Work to be completed. Down to the last line, set the entries down again exactly.

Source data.
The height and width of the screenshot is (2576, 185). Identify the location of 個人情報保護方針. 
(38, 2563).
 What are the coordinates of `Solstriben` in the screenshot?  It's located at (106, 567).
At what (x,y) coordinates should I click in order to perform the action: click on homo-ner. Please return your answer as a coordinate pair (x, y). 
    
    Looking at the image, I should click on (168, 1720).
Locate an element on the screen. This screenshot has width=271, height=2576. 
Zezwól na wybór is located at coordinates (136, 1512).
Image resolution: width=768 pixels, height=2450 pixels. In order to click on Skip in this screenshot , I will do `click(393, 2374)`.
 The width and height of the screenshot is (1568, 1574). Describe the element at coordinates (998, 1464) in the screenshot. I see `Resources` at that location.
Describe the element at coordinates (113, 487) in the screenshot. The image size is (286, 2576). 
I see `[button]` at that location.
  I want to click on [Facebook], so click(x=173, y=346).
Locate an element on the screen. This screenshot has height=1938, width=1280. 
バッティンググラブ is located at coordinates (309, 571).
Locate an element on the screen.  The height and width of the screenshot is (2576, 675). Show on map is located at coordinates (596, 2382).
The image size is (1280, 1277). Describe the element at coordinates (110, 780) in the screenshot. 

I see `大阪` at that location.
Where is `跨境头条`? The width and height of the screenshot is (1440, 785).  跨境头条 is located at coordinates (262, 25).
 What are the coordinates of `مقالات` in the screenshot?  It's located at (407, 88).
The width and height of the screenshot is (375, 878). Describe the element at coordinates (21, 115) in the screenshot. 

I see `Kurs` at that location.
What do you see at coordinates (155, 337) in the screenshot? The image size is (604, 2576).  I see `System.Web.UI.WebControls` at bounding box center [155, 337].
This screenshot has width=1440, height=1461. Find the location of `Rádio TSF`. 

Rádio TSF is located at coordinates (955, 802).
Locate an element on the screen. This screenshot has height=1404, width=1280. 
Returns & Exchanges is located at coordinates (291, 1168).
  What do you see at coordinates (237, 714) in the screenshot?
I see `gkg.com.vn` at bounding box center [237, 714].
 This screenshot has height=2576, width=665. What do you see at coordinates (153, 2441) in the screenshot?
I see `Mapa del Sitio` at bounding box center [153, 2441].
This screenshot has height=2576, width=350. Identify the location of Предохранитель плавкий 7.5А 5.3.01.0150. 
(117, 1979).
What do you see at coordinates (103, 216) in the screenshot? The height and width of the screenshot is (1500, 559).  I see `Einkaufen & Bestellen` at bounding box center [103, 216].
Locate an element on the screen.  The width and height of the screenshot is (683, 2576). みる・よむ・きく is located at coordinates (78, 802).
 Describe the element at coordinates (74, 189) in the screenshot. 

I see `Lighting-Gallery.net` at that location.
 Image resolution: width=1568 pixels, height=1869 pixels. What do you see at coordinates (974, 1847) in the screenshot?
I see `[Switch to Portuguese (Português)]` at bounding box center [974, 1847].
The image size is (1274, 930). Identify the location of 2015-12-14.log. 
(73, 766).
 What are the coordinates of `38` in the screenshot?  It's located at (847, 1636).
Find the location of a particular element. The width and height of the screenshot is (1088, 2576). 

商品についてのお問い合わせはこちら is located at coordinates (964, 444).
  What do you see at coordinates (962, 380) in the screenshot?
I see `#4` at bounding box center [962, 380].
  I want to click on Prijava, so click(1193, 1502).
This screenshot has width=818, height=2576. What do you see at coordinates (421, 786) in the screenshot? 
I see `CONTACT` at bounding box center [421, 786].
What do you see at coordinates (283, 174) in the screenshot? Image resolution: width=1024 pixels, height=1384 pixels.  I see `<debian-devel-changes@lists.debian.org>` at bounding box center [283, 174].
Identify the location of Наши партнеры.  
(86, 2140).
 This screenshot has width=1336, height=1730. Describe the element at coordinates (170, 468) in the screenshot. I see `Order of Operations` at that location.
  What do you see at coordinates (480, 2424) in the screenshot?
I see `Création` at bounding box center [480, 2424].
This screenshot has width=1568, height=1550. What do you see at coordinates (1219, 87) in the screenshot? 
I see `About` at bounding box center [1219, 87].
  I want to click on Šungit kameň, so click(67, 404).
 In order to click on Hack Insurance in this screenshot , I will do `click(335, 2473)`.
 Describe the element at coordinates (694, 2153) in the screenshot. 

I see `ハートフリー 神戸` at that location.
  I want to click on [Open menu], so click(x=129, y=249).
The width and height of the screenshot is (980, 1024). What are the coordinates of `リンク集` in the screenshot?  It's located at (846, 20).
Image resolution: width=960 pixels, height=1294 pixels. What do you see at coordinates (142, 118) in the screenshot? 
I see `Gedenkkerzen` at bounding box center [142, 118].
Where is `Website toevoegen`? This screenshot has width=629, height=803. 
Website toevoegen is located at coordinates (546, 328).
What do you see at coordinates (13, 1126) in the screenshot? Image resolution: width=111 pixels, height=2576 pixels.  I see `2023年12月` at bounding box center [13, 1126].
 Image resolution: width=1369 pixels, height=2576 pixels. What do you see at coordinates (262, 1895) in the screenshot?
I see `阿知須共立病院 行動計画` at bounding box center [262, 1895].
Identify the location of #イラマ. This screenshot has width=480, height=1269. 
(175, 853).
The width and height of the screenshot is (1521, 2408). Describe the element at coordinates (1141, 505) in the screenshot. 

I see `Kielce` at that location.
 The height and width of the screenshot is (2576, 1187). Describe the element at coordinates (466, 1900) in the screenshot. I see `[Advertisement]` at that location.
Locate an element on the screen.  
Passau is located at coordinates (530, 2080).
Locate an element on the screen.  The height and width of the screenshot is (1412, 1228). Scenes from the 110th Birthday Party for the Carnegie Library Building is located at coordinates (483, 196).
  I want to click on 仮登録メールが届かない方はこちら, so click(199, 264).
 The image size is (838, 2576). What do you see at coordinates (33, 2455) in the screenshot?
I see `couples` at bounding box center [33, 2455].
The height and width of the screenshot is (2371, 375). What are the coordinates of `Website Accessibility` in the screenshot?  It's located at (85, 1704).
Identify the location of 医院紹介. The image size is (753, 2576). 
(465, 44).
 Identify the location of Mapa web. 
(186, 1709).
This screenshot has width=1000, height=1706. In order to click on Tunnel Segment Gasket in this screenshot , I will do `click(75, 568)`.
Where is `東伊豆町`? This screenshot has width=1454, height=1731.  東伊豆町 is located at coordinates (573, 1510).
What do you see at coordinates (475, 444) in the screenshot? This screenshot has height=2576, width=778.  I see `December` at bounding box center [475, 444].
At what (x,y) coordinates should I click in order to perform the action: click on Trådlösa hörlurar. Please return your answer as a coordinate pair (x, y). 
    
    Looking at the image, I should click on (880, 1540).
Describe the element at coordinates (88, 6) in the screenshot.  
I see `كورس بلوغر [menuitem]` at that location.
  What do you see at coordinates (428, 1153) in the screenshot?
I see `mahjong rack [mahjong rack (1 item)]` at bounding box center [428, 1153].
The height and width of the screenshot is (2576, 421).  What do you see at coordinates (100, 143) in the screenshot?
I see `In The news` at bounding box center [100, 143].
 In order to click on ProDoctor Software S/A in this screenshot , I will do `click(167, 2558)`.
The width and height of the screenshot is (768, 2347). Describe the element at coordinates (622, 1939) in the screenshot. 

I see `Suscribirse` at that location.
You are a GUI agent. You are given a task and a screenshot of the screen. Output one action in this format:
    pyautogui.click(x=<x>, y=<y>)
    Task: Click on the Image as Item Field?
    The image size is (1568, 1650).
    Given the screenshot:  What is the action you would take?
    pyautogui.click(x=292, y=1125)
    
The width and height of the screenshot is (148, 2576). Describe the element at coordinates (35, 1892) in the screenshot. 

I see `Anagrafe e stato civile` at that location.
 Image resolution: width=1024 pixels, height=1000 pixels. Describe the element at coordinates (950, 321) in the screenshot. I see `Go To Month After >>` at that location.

Output of the exercise.
The height and width of the screenshot is (2576, 185). Identify the location of 個人情報保護方針. 
(38, 2563).
 What are the coordinates of `Solstriben` in the screenshot?  It's located at (106, 567).
At what (x,y) coordinates should I click in order to perform the action: click on homo-ner. Please return your answer as a coordinate pair (x, y). 
    
    Looking at the image, I should click on (168, 1720).
Locate an element on the screen. This screenshot has width=271, height=2576. 
Zezwól na wybór is located at coordinates (136, 1512).
Image resolution: width=768 pixels, height=2450 pixels. In order to click on Skip in this screenshot , I will do `click(393, 2374)`.
 The width and height of the screenshot is (1568, 1574). Describe the element at coordinates (998, 1464) in the screenshot. I see `Resources` at that location.
Describe the element at coordinates (113, 487) in the screenshot. The image size is (286, 2576). 
I see `[button]` at that location.
  I want to click on [Facebook], so click(x=173, y=346).
Locate an element on the screen. This screenshot has height=1938, width=1280. 
バッティンググラブ is located at coordinates (309, 571).
Locate an element on the screen.  The height and width of the screenshot is (2576, 675). Show on map is located at coordinates (596, 2382).
The image size is (1280, 1277). Describe the element at coordinates (110, 780) in the screenshot. 

I see `大阪` at that location.
Where is `跨境头条`? The width and height of the screenshot is (1440, 785).  跨境头条 is located at coordinates (262, 25).
 What are the coordinates of `مقالات` in the screenshot?  It's located at (407, 88).
The width and height of the screenshot is (375, 878). Describe the element at coordinates (21, 115) in the screenshot. 

I see `Kurs` at that location.
What do you see at coordinates (155, 337) in the screenshot? The image size is (604, 2576).  I see `System.Web.UI.WebControls` at bounding box center [155, 337].
This screenshot has width=1440, height=1461. Find the location of `Rádio TSF`. 

Rádio TSF is located at coordinates (955, 802).
Locate an element on the screen. This screenshot has height=1404, width=1280. 
Returns & Exchanges is located at coordinates (291, 1168).
  What do you see at coordinates (237, 714) in the screenshot?
I see `gkg.com.vn` at bounding box center [237, 714].
 This screenshot has height=2576, width=665. What do you see at coordinates (153, 2441) in the screenshot?
I see `Mapa del Sitio` at bounding box center [153, 2441].
This screenshot has height=2576, width=350. Identify the location of Предохранитель плавкий 7.5А 5.3.01.0150. 
(117, 1979).
What do you see at coordinates (103, 216) in the screenshot? The height and width of the screenshot is (1500, 559).  I see `Einkaufen & Bestellen` at bounding box center [103, 216].
Locate an element on the screen.  The width and height of the screenshot is (683, 2576). みる・よむ・きく is located at coordinates (78, 802).
 Describe the element at coordinates (74, 189) in the screenshot. 

I see `Lighting-Gallery.net` at that location.
 Image resolution: width=1568 pixels, height=1869 pixels. What do you see at coordinates (974, 1847) in the screenshot?
I see `[Switch to Portuguese (Português)]` at bounding box center [974, 1847].
The image size is (1274, 930). Identify the location of 2015-12-14.log. 
(73, 766).
 What are the coordinates of `38` in the screenshot?  It's located at (847, 1636).
Find the location of a particular element. The width and height of the screenshot is (1088, 2576). 

商品についてのお問い合わせはこちら is located at coordinates (964, 444).
  What do you see at coordinates (962, 380) in the screenshot?
I see `#4` at bounding box center [962, 380].
  I want to click on Prijava, so click(1193, 1502).
This screenshot has width=818, height=2576. What do you see at coordinates (421, 786) in the screenshot? 
I see `CONTACT` at bounding box center [421, 786].
What do you see at coordinates (283, 174) in the screenshot? Image resolution: width=1024 pixels, height=1384 pixels.  I see `<debian-devel-changes@lists.debian.org>` at bounding box center [283, 174].
Identify the location of Наши партнеры.  
(86, 2140).
 This screenshot has width=1336, height=1730. Describe the element at coordinates (170, 468) in the screenshot. I see `Order of Operations` at that location.
  What do you see at coordinates (480, 2424) in the screenshot?
I see `Création` at bounding box center [480, 2424].
This screenshot has width=1568, height=1550. What do you see at coordinates (1219, 87) in the screenshot? 
I see `About` at bounding box center [1219, 87].
  I want to click on Šungit kameň, so click(67, 404).
 In order to click on Hack Insurance in this screenshot , I will do `click(335, 2473)`.
 Describe the element at coordinates (694, 2153) in the screenshot. 

I see `ハートフリー 神戸` at that location.
  I want to click on [Open menu], so click(x=129, y=249).
The width and height of the screenshot is (980, 1024). What are the coordinates of `リンク集` in the screenshot?  It's located at (846, 20).
Image resolution: width=960 pixels, height=1294 pixels. What do you see at coordinates (142, 118) in the screenshot? 
I see `Gedenkkerzen` at bounding box center [142, 118].
Where is `Website toevoegen`? This screenshot has width=629, height=803. 
Website toevoegen is located at coordinates (546, 328).
What do you see at coordinates (13, 1126) in the screenshot? Image resolution: width=111 pixels, height=2576 pixels.  I see `2023年12月` at bounding box center [13, 1126].
 Image resolution: width=1369 pixels, height=2576 pixels. What do you see at coordinates (262, 1895) in the screenshot?
I see `阿知須共立病院 行動計画` at bounding box center [262, 1895].
Identify the location of #イラマ. This screenshot has width=480, height=1269. 
(175, 853).
The width and height of the screenshot is (1521, 2408). Describe the element at coordinates (1141, 505) in the screenshot. 

I see `Kielce` at that location.
 The height and width of the screenshot is (2576, 1187). Describe the element at coordinates (466, 1900) in the screenshot. I see `[Advertisement]` at that location.
Locate an element on the screen.  
Passau is located at coordinates (530, 2080).
Locate an element on the screen.  The height and width of the screenshot is (1412, 1228). Scenes from the 110th Birthday Party for the Carnegie Library Building is located at coordinates (483, 196).
  I want to click on 仮登録メールが届かない方はこちら, so click(199, 264).
 The image size is (838, 2576). What do you see at coordinates (33, 2455) in the screenshot?
I see `couples` at bounding box center [33, 2455].
The height and width of the screenshot is (2371, 375). What are the coordinates of `Website Accessibility` in the screenshot?  It's located at (85, 1704).
Identify the location of 医院紹介. The image size is (753, 2576). 
(465, 44).
 Identify the location of Mapa web. 
(186, 1709).
This screenshot has width=1000, height=1706. In order to click on Tunnel Segment Gasket in this screenshot , I will do `click(75, 568)`.
Where is `東伊豆町`? This screenshot has width=1454, height=1731.  東伊豆町 is located at coordinates (573, 1510).
What do you see at coordinates (475, 444) in the screenshot? This screenshot has height=2576, width=778.  I see `December` at bounding box center [475, 444].
At what (x,y) coordinates should I click in order to perform the action: click on Trådlösa hörlurar. Please return your answer as a coordinate pair (x, y). 
    
    Looking at the image, I should click on (880, 1540).
Describe the element at coordinates (88, 6) in the screenshot.  
I see `كورس بلوغر [menuitem]` at that location.
  What do you see at coordinates (428, 1153) in the screenshot?
I see `mahjong rack [mahjong rack (1 item)]` at bounding box center [428, 1153].
The height and width of the screenshot is (2576, 421).  What do you see at coordinates (100, 143) in the screenshot?
I see `In The news` at bounding box center [100, 143].
 In order to click on ProDoctor Software S/A in this screenshot , I will do `click(167, 2558)`.
The width and height of the screenshot is (768, 2347). Describe the element at coordinates (622, 1939) in the screenshot. 

I see `Suscribirse` at that location.
You are a GUI agent. You are given a task and a screenshot of the screen. Output one action in this format:
    pyautogui.click(x=<x>, y=<y>)
    Task: Click on the Image as Item Field?
    The image size is (1568, 1650).
    Given the screenshot:  What is the action you would take?
    pyautogui.click(x=292, y=1125)
    
The width and height of the screenshot is (148, 2576). Describe the element at coordinates (35, 1892) in the screenshot. 

I see `Anagrafe e stato civile` at that location.
 Image resolution: width=1024 pixels, height=1000 pixels. Describe the element at coordinates (950, 321) in the screenshot. I see `Go To Month After >>` at that location.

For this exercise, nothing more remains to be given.